## What the task requires
Look over the entries that follow and work out how many lines contain "James". State the number only.
Data to process Block Start
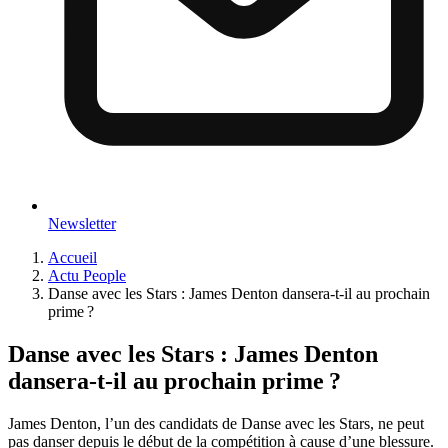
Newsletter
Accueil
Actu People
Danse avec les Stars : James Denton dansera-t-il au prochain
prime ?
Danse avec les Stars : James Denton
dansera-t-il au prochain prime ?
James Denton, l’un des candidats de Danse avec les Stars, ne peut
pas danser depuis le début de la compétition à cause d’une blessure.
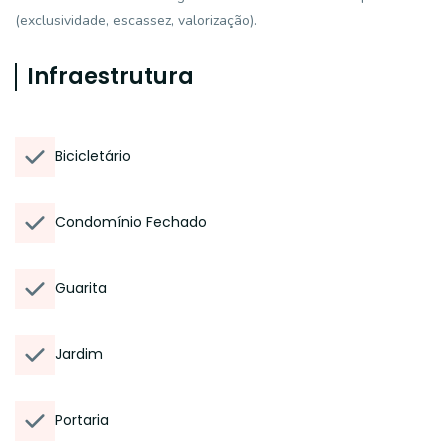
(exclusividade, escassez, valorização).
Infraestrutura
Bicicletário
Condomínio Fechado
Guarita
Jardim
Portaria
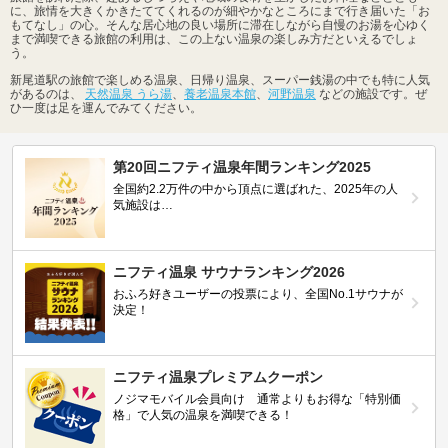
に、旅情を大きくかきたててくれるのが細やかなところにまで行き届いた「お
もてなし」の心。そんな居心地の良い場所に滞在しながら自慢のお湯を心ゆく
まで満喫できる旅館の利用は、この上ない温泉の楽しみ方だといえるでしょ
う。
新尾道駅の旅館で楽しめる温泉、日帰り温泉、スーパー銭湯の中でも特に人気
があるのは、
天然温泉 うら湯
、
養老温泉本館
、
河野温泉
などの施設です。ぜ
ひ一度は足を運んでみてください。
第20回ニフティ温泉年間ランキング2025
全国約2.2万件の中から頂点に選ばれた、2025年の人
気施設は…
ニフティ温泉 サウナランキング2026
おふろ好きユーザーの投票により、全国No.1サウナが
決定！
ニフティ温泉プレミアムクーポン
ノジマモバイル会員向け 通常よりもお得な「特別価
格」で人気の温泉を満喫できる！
Data to process Block End
## Answer for the task
3